- Problem description
Excluding images, repeat the data exactly as given.
● ● ● ●
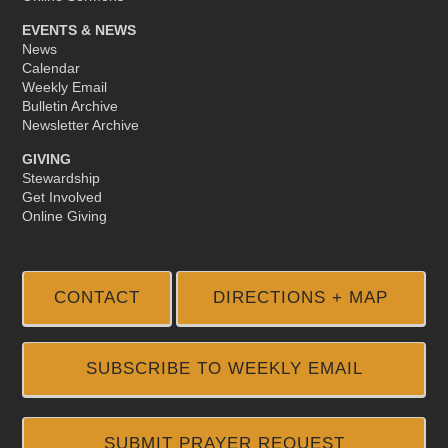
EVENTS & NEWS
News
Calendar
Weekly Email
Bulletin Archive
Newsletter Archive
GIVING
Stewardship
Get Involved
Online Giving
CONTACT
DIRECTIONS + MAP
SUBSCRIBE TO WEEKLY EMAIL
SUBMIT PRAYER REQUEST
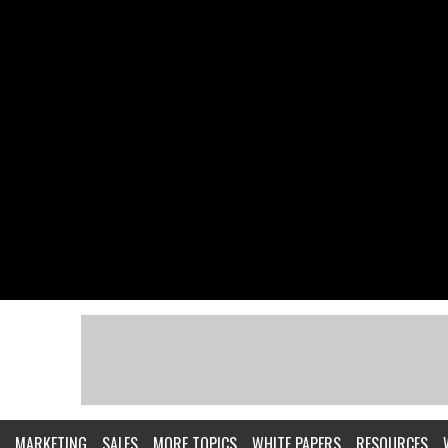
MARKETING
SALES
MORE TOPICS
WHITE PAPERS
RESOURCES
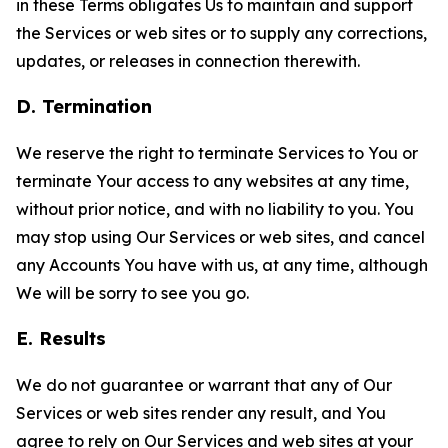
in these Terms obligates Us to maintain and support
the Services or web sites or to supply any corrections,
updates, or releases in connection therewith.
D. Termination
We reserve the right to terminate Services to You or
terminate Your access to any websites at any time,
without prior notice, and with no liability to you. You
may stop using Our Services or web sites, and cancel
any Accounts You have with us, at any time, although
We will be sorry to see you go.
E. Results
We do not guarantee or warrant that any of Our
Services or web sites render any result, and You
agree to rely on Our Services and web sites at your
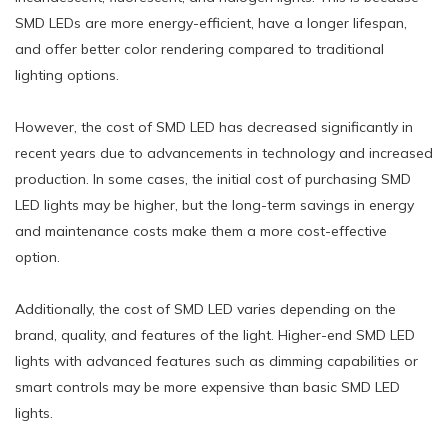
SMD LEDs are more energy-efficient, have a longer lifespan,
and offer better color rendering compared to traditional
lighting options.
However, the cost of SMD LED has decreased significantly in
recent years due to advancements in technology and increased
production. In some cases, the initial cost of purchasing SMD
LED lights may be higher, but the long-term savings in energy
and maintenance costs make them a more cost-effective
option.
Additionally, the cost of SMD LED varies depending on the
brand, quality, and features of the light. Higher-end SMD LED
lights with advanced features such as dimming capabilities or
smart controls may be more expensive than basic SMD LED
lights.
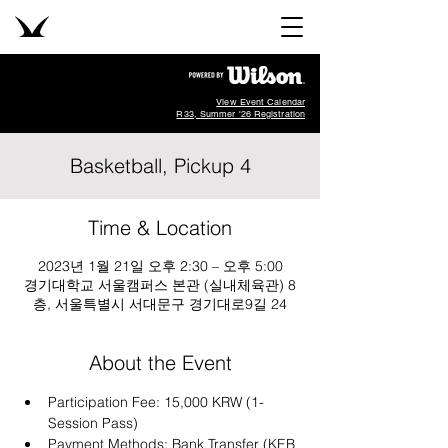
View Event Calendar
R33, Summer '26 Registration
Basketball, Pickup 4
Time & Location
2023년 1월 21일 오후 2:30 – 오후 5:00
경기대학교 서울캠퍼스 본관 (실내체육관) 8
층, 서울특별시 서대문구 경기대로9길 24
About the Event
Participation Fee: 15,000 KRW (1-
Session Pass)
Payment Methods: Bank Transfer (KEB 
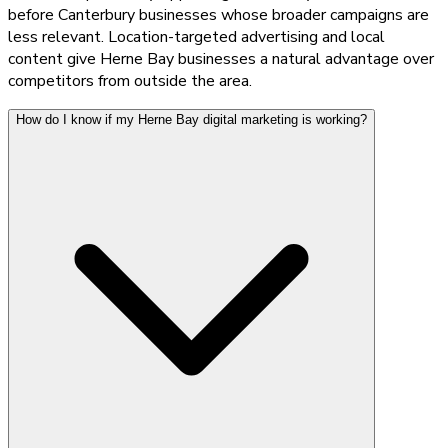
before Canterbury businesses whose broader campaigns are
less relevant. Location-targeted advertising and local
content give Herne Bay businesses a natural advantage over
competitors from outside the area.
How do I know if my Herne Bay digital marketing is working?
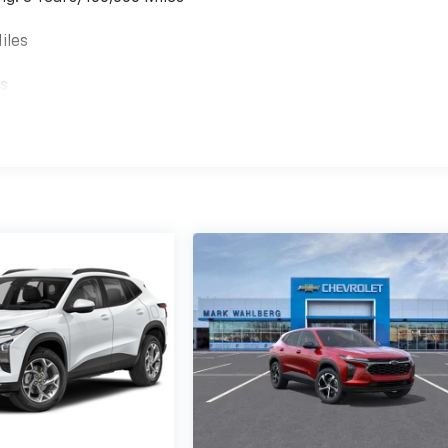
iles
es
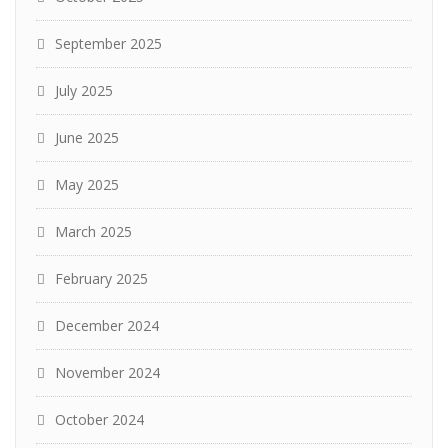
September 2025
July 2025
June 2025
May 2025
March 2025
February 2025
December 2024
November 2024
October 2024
● ● ● ●
- Response area
EVENTS & NEWS
News
Calendar
Weekly Email
Bulletin Archive
Newsletter Archive
GIVING
Stewardship
Get Involved
Online Giving
CONTACT
DIRECTIONS + MAP
SUBSCRIBE TO WEEKLY EMAIL
SUBMIT PRAYER REQUEST
MARKETING
SALES
MORE TOPICS
WHITE PAPERS
RESOURCES
in these Terms obligates Us to maintain and support
the Services or web sites or to supply any corrections,
updates, or releases in connection therewith.
D. Termination
We reserve the right to terminate Services to You or
terminate Your access to any websites at any time,
without prior notice, and with no liability to you. You
may stop using Our Services or web sites, and cancel
any Accounts You have with us, at any time, although
We will be sorry to see you go.
E. Results
We do not guarantee or warrant that any of Our
Services or web sites render any result, and You
agree to rely on Our Services and web sites at your
SMD LEDs are more energy-efficient, have a longer lifespan,
and offer better color rendering compared to traditional
lighting options.
However, the cost of SMD LED has decreased significantly in
recent years due to advancements in technology and increased
production. In some cases, the initial cost of purchasing SMD
LED lights may be higher, but the long-term savings in energy
and maintenance costs make them a more cost-effective
option.
Additionally, the cost of SMD LED varies depending on the
brand, quality, and features of the light. Higher-end SMD LED
lights with advanced features such as dimming capabilities or
smart controls may be more expensive than basic SMD LED
lights.
View Event Calendar
R33, Summer '26 Registration
Basketball, Pickup 4
Time & Location
2023년 1월 21일 오후 2:30 – 오후 5:00
경기대학교 서울캠퍼스 본관 (실내체육관) 8
층, 서울특별시 서대문구 경기대로9길 24
About the Event
Participation Fee: 15,000 KRW (1-
Session Pass)
Payment Methods: Bank Transfer (KEB 
before Canterbury businesses whose broader campaigns are
less relevant. Location-targeted advertising and local
content give Herne Bay businesses a natural advantage over
competitors from outside the area.
How do I know if my Herne Bay digital marketing is working?
iles
es
September 2025
July 2025
June 2025
May 2025
March 2025
February 2025
December 2024
November 2024
October 2024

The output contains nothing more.